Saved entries

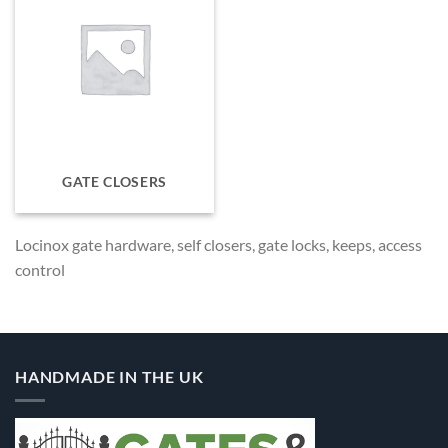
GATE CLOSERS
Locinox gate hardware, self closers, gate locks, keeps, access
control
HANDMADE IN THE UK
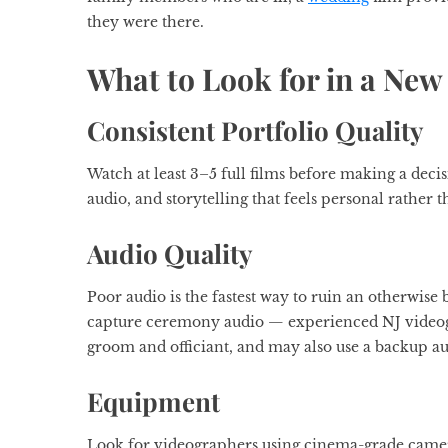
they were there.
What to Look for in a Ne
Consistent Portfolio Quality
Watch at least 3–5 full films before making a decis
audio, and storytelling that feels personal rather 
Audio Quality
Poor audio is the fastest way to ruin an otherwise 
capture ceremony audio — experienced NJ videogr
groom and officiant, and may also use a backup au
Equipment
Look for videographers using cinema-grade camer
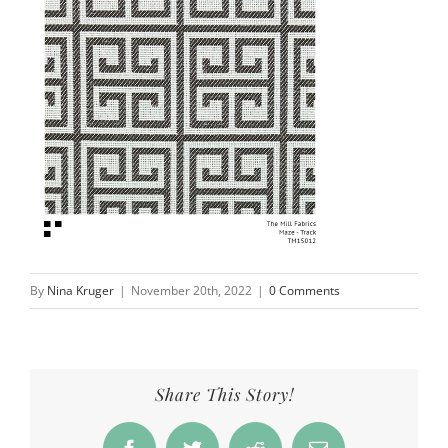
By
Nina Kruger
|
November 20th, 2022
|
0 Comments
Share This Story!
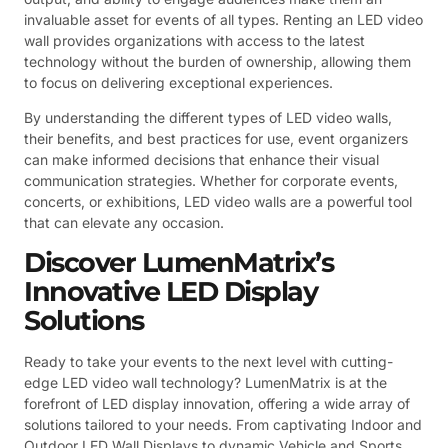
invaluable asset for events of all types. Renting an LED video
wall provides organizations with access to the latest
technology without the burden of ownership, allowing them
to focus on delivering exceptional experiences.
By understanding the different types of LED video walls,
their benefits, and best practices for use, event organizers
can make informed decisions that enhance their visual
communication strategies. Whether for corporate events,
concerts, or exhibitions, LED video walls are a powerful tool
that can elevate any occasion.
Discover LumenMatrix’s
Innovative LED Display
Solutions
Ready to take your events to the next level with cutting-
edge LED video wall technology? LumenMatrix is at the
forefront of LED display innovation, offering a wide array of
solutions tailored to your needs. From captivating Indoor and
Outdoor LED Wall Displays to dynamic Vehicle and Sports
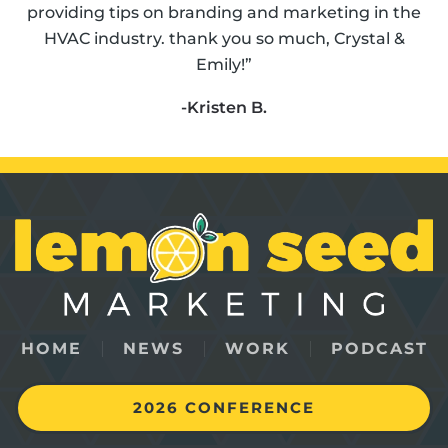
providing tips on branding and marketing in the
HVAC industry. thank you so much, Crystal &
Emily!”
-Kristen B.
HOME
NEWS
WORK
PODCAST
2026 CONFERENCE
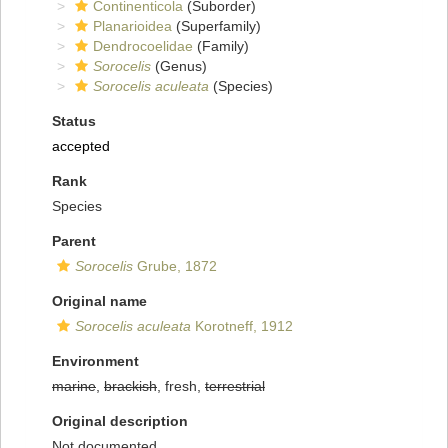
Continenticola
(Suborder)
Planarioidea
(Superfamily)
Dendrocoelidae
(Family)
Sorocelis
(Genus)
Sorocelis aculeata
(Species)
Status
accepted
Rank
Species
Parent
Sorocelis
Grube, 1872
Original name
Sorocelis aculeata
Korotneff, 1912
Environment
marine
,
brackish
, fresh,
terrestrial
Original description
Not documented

---

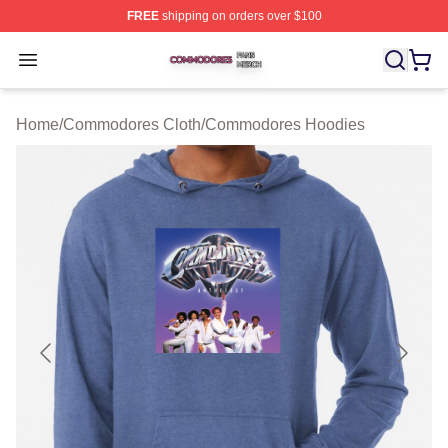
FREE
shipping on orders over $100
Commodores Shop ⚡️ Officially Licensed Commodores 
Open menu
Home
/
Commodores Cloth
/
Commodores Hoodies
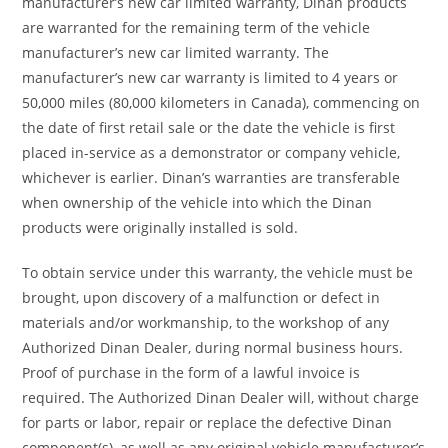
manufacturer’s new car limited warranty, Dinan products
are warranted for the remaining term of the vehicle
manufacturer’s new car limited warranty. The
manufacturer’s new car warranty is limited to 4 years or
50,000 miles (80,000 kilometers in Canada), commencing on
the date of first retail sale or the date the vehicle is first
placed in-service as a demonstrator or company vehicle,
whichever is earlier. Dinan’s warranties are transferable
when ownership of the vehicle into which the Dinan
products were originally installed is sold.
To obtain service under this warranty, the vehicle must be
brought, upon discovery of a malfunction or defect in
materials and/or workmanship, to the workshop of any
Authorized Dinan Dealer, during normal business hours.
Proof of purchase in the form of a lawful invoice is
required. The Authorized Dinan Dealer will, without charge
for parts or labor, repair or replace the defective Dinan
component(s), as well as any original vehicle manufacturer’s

TASK TO CARRY OUT
Scan the data above for the word "technology", then copy every line that holds it.

RESPONSE TO THIS EXERCISE
technology without the burden of ownership, allowing them
edge LED video wall technology? LumenMatrix is at the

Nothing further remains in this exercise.